TASK INSTRUCTIONS:
Once the line containing "Image resolution: width=1512" has been copied, stop; copy every line before it exactly, beginning with the first line of the material below.

SOURCE DATA:
=== Section Start ===

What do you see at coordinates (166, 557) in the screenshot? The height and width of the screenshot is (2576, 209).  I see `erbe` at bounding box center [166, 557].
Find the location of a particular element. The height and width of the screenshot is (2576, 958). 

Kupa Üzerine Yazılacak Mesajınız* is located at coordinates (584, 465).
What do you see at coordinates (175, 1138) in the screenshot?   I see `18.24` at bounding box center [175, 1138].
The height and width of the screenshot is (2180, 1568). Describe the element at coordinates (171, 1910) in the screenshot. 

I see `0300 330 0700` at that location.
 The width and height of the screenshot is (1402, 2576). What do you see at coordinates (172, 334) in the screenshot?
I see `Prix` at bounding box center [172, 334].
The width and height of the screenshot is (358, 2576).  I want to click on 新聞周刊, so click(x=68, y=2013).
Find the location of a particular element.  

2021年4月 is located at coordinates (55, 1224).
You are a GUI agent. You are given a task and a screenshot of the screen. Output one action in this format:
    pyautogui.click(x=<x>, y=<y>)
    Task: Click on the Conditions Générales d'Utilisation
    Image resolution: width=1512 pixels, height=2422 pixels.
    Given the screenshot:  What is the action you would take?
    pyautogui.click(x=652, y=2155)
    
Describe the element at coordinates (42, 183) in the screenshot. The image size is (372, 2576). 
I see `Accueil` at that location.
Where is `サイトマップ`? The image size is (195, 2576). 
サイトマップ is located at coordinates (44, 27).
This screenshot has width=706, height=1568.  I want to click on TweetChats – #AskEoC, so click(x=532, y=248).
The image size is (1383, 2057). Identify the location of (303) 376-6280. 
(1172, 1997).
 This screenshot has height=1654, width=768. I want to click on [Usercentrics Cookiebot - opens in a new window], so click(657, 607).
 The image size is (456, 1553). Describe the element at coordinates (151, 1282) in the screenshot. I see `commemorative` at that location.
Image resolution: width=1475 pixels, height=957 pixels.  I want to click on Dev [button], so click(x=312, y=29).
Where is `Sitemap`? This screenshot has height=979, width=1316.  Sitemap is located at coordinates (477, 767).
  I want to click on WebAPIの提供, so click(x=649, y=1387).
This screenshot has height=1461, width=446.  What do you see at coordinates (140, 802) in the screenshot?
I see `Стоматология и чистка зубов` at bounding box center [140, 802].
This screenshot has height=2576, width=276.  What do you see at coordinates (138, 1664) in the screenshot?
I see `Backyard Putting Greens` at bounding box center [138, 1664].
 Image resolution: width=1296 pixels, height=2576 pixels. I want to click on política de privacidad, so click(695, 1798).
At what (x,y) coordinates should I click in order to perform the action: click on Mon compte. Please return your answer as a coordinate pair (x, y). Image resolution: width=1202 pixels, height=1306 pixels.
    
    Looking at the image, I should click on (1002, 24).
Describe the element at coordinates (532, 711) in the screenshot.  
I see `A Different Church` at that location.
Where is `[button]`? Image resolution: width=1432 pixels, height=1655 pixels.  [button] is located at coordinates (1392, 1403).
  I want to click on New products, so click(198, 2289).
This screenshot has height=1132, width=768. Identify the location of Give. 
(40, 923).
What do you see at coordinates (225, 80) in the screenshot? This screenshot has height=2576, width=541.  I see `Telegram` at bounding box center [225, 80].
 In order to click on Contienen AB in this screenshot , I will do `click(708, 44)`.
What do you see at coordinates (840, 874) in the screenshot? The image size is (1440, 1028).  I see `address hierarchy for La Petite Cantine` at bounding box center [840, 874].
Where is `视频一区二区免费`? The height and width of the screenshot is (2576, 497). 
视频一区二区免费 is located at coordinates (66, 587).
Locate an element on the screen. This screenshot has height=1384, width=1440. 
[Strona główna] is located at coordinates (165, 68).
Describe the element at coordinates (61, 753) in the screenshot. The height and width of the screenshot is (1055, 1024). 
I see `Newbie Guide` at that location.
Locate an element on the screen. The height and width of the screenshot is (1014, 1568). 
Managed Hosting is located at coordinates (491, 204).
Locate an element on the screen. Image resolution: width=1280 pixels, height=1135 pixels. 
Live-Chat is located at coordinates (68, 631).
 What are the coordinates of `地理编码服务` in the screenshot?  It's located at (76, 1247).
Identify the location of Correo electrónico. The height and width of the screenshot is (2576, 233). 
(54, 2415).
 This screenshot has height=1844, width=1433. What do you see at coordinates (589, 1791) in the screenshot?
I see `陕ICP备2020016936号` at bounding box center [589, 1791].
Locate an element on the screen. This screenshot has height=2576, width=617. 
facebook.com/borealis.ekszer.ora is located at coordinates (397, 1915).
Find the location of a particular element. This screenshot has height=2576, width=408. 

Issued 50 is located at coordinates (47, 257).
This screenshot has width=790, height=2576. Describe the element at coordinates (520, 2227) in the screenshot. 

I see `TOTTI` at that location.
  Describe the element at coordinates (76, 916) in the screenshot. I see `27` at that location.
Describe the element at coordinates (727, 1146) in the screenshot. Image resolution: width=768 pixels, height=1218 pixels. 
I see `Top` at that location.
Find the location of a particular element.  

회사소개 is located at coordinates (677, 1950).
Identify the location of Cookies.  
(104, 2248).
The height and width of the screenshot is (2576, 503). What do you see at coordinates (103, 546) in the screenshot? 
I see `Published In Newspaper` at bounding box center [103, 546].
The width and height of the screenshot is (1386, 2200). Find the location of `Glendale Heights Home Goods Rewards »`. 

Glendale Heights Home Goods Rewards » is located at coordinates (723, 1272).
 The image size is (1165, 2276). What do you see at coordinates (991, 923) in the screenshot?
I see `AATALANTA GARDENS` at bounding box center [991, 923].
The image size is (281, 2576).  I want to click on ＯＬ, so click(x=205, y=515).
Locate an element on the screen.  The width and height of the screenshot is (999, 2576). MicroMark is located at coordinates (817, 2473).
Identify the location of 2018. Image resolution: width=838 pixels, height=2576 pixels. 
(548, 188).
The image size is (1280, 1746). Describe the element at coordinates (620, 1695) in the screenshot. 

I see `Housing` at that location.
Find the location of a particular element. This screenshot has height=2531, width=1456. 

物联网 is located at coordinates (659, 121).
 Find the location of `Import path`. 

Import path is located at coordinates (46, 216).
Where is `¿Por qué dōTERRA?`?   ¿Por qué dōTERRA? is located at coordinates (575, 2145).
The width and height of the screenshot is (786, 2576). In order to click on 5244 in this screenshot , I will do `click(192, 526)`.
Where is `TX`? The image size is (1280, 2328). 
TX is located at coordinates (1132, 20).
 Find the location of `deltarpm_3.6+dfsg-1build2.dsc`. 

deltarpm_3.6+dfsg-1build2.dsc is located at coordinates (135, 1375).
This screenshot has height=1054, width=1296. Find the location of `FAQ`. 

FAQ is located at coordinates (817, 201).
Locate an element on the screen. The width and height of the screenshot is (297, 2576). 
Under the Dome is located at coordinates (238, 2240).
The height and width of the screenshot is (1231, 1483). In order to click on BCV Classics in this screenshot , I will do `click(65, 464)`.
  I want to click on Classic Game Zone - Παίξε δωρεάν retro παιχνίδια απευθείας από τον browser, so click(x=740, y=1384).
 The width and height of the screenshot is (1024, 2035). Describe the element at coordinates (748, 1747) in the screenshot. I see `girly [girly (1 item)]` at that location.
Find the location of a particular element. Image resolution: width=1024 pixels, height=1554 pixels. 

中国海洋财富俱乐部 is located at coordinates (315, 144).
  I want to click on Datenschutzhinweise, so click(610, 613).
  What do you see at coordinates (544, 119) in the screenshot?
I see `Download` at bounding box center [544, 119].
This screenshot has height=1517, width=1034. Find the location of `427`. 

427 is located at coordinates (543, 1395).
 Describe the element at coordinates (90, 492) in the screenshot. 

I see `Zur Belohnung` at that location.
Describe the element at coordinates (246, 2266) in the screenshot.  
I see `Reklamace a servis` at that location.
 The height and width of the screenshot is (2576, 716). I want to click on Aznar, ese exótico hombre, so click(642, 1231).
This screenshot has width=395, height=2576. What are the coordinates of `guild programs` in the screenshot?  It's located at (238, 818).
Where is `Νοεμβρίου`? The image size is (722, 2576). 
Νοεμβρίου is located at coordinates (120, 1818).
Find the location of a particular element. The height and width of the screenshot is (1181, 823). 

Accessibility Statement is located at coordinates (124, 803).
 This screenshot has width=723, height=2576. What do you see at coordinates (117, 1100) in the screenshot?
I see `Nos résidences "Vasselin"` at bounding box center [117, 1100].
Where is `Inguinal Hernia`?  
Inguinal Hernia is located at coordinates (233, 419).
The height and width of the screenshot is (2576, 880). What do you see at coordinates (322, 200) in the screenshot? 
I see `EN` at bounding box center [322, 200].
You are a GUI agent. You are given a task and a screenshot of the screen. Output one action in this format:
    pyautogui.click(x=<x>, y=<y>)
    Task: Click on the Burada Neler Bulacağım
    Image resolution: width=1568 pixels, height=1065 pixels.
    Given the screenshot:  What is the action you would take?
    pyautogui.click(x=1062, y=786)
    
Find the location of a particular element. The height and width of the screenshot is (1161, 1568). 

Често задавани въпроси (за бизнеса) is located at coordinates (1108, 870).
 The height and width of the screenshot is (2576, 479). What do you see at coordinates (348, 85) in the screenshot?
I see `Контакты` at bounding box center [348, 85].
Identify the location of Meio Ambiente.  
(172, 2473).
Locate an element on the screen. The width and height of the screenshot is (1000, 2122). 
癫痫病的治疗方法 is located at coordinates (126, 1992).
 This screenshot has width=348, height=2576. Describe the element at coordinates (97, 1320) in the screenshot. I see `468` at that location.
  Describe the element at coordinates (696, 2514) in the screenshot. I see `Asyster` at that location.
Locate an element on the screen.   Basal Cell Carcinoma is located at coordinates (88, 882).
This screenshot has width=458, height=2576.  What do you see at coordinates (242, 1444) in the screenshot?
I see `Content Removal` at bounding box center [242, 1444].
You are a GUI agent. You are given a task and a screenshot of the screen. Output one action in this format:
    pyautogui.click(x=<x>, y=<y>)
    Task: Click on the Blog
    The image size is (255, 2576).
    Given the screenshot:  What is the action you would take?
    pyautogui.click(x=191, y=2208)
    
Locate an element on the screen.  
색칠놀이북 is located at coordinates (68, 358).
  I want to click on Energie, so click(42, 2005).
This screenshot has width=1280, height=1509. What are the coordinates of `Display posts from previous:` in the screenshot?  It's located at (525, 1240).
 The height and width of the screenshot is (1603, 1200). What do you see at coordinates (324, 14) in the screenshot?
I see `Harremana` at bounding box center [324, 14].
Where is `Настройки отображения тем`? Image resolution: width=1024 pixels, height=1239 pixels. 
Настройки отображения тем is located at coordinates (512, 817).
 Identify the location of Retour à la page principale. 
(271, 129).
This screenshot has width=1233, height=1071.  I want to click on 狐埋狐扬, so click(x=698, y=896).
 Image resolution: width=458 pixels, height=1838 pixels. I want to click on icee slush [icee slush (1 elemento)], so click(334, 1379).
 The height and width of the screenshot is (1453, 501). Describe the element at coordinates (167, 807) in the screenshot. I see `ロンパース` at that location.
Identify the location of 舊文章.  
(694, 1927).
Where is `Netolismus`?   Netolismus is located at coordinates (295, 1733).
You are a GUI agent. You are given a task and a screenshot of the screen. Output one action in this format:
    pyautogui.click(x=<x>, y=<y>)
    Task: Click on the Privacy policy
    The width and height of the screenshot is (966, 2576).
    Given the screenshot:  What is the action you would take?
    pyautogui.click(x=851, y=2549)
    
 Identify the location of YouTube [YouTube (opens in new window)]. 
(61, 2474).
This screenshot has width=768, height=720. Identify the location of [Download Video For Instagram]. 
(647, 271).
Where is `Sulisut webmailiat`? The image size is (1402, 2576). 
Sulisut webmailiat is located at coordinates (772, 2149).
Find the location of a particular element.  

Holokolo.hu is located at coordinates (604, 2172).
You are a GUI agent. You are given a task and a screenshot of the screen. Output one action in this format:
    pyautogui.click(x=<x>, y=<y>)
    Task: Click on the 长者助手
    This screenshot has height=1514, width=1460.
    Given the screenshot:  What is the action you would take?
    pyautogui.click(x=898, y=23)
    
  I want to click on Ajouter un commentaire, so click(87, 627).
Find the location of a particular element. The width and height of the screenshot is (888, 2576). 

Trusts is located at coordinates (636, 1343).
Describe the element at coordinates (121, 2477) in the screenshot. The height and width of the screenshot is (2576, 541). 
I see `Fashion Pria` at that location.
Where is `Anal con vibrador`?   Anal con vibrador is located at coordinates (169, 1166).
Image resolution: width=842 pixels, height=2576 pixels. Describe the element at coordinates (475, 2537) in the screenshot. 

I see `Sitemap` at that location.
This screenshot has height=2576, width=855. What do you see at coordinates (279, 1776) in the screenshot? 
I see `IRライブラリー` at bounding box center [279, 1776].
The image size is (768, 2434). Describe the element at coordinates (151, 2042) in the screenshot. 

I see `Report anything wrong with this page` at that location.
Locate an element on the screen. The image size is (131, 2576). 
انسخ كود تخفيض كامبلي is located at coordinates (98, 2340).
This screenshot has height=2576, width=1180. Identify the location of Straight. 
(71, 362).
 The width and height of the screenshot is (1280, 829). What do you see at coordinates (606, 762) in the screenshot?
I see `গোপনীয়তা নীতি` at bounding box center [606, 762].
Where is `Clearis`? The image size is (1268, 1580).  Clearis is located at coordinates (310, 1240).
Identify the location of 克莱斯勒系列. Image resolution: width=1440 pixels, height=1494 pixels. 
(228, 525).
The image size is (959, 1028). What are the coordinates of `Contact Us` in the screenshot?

=== Section End ===

TASK RESULT:
What do you see at coordinates (166, 557) in the screenshot? The height and width of the screenshot is (2576, 209).  I see `erbe` at bounding box center [166, 557].
Find the location of a particular element. The height and width of the screenshot is (2576, 958). 

Kupa Üzerine Yazılacak Mesajınız* is located at coordinates (584, 465).
What do you see at coordinates (175, 1138) in the screenshot?   I see `18.24` at bounding box center [175, 1138].
The height and width of the screenshot is (2180, 1568). Describe the element at coordinates (171, 1910) in the screenshot. 

I see `0300 330 0700` at that location.
 The width and height of the screenshot is (1402, 2576). What do you see at coordinates (172, 334) in the screenshot?
I see `Prix` at bounding box center [172, 334].
The width and height of the screenshot is (358, 2576).  I want to click on 新聞周刊, so click(x=68, y=2013).
Find the location of a particular element.  

2021年4月 is located at coordinates (55, 1224).
You are a GUI agent. You are given a task and a screenshot of the screen. Output one action in this format:
    pyautogui.click(x=<x>, y=<y>)
    Task: Click on the Conditions Générales d'Utilisation
    Image resolution: width=1512 pixels, height=2422 pixels.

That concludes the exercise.